Until they are at a late stage, deficiencies can be corrected by giving food, but beyond a certain point the body cannot regulate itself, even with treatment.
The last thing to stop is the heart – in some cases, because the weakened heart is simply not powerful enough to pump blood around the body; in others, chemical imbalance in the bloodstream stops the heart. A person may not be conscious at this point: unable to function without energy, the brain begins to shut down. In the last hours before falling into a coma, a person may lose their vision as the brain zones in and out.
Globally, malnutrition underlies almost half of child deaths in under-fives. The majority will die of infection because their immune systems suffer by lack of nutrients. Your general defences against infection are reduced, your skin becomes thinner, your gut wall is thinner, the defences in your respiratory tract are weaker [and] less likely to cough things up.

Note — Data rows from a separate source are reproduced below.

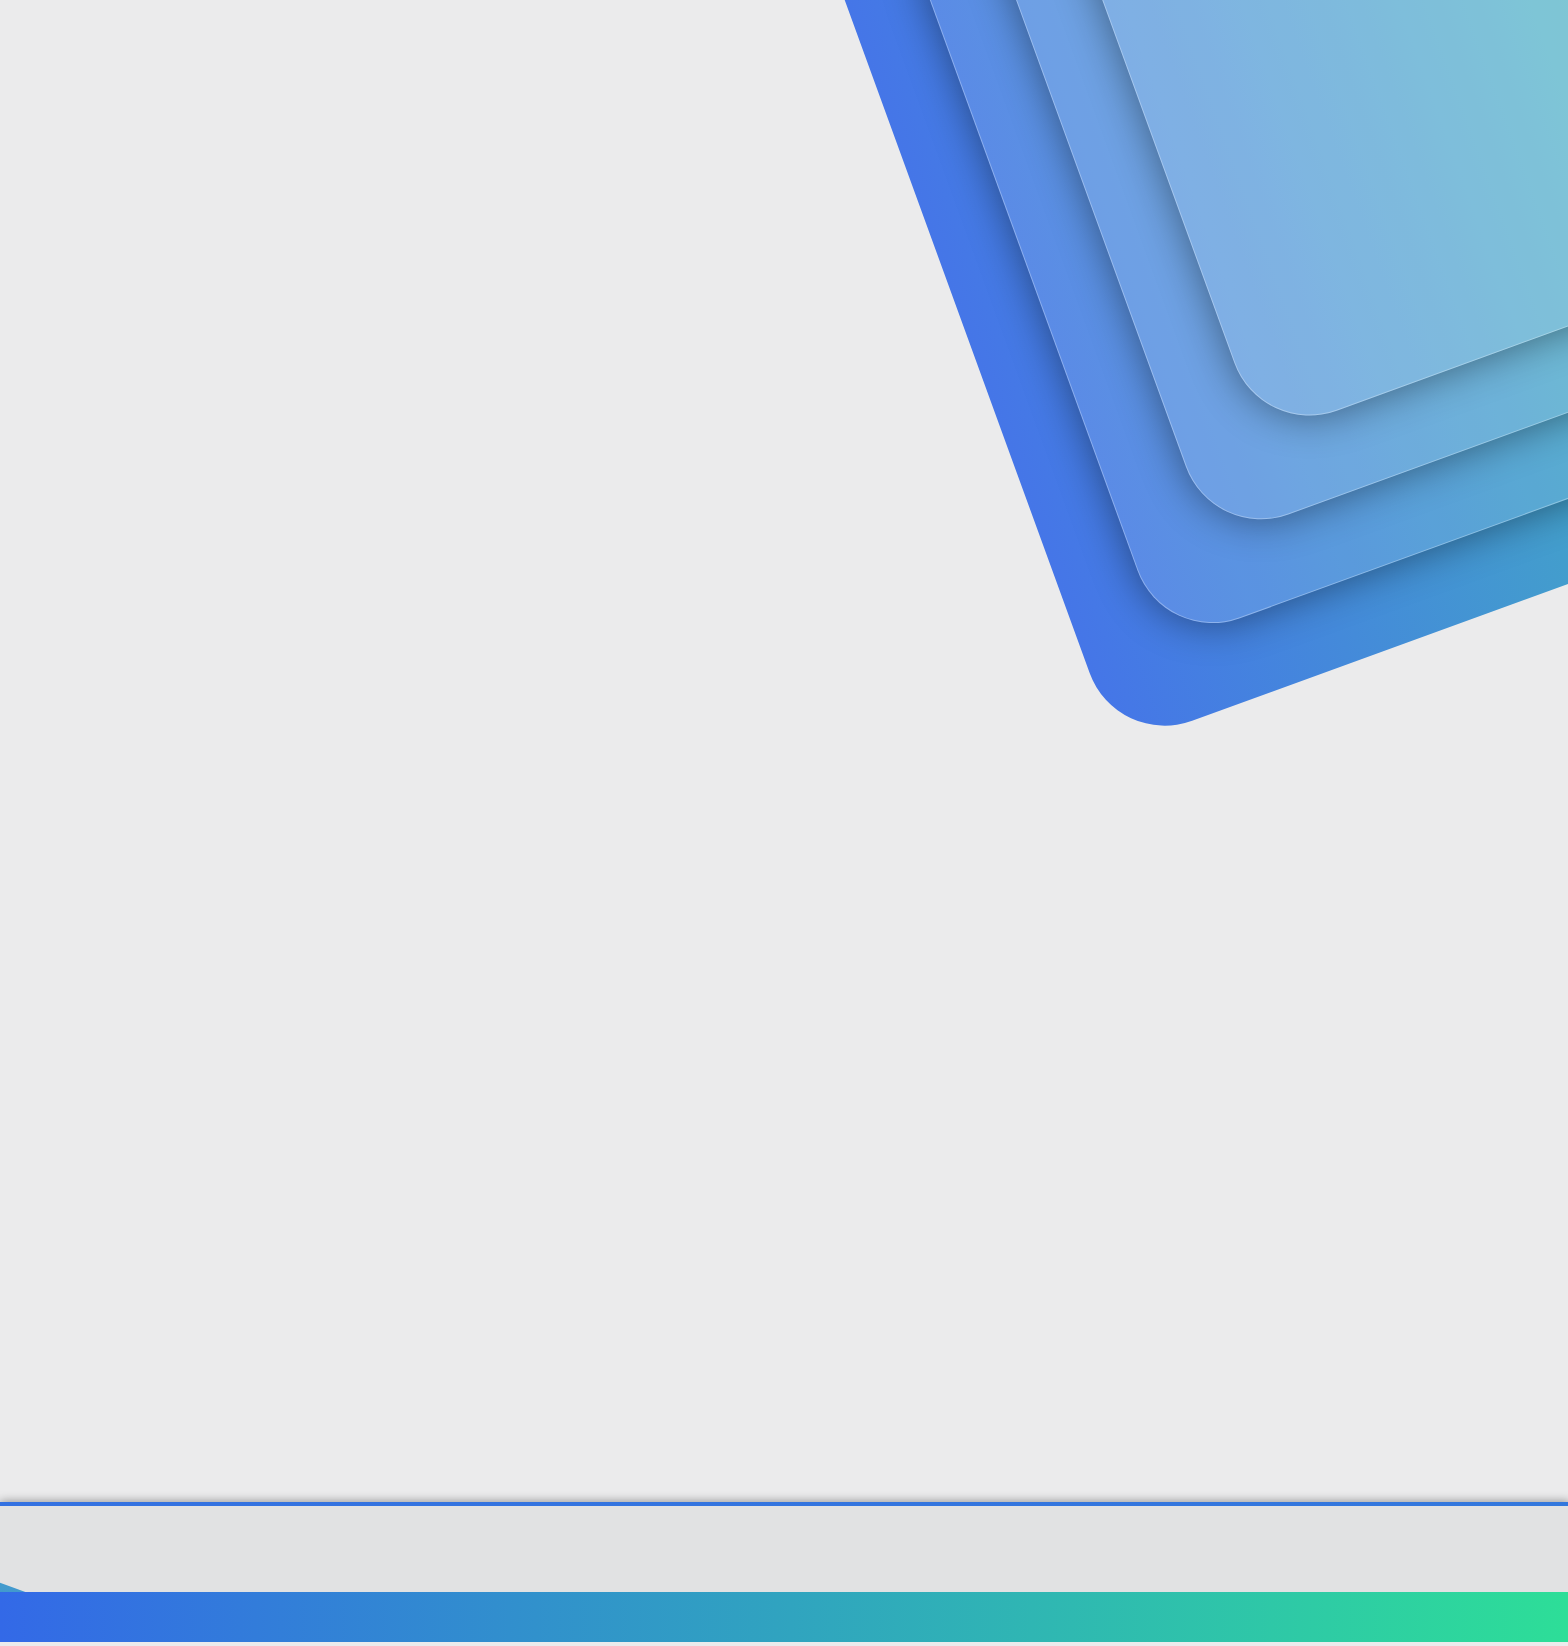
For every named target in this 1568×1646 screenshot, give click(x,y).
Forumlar (478, 40)
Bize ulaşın (1001, 1620)
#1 (1452, 503)
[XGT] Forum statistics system (784, 1577)
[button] (542, 40)
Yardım (1331, 1620)
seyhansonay (150, 462)
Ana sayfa (1403, 1620)
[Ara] (1023, 40)
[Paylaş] (1426, 504)
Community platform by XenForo (784, 1562)
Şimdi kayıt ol (1384, 155)
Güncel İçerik (617, 40)
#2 (1451, 768)
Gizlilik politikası (1238, 1620)
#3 (1452, 1055)
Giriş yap (1244, 155)
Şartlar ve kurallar (1111, 1620)
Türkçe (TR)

What is known is that most people suffering from malnutrition die from disease or infection rather than starvation itself. Lack of food affects the immune system, shrinking the lymph nodes so they produce fewer white blood cells. The existing white blood cells don’t have sufficient energy to do their job in fighting off bacteria or healing a wound. A person is much more vulnerable to diseases such as malaria or conditions such as pneumonia and sepsis.

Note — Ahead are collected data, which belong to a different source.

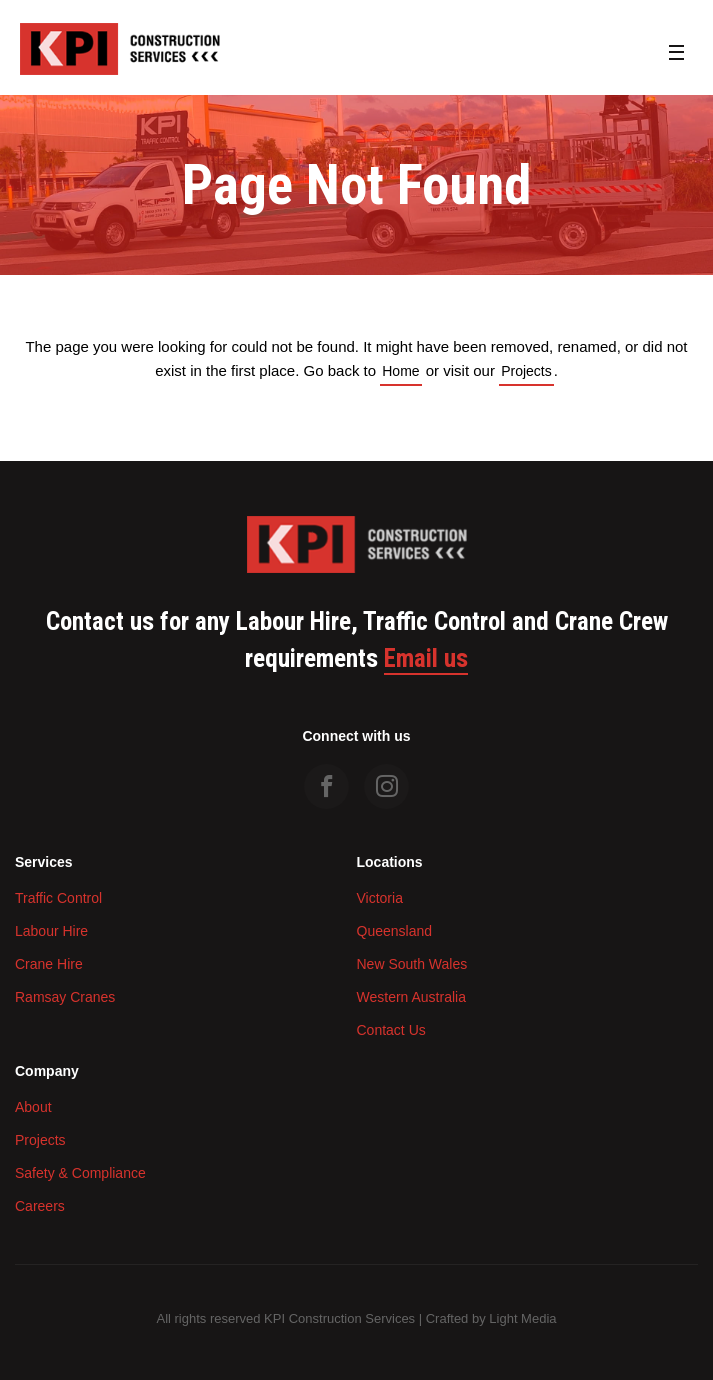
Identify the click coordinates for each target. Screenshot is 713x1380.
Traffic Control (58, 898)
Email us (426, 659)
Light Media (522, 1318)
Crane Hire (49, 964)
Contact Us (391, 1030)
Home (400, 371)
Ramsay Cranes (65, 997)
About (33, 1107)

Measles, malaria, pneumonia and diarrhoea are all common killers among children suffering from malnourishment; in many cases these children are moderately, as opposed to severely, malnourished. The malnutrition can be just enough to tip the balance in children, causing them to contract an infection that will kill them.
For every 10 children admitted to an intensive therapeutic feeding centre, one will probably die. Research published in the Lancet in May 2022 suggests that for every one that dies in hospital another will die after they are discharged.
Children who survive can suffer long-lasting effects. Impaired cognitive and physical and behavioural development can affect their education. The condition is also intergenerational – an adolescent girl or young woman who is undernourished may give birth to an undernourished baby.
Russell describes watching this crisis unfold before his eyes as “dystopian”. He struggles to find the right words. “... I have never found the language to describe the horror and injustice of seeing a child dying from malnutrition...One of the most haunting things about a children’s malnutrition centre is the deadly quiet of some children,” Russell says. “Their childhood has evaporated away. Young children regress, and stop walking or become incontinent – and they stop doing normal things like playing.” He continued, “Hunger takes something away from you. You can see how that breaks down a society and leads to more insecurity, conflict and anger.”
A letter to UN member states, “In a world of plenty, leaving people to starve is a policy choice.” The letter signed by 238 NGOs says, “The lack of political will and institutional failure to act quickly before the worst case hits means people are being left to lurch from crisis to crisis. People are not starving; they are being starved.”
These are needless deaths that will be largely ignored by a world distracted by extreme weather, the cost of living crisis and political upheavals says Alexandra Rutishauser-Perera, head of nutrition at Action Against Hunger UK.
A study published by BMC Pediatrics found the prevalence of moderate to severe depression among mothers of malnourished children was significantly higher (64.1%) compared with mothers of normal weight children (5.1%).
“When you don’t have the money to have psychologists onboard, agencies don’t have the means to identify and measure the extent of the problem, and offer appropriate support,” Alexandra Rutishauser-Perera points out.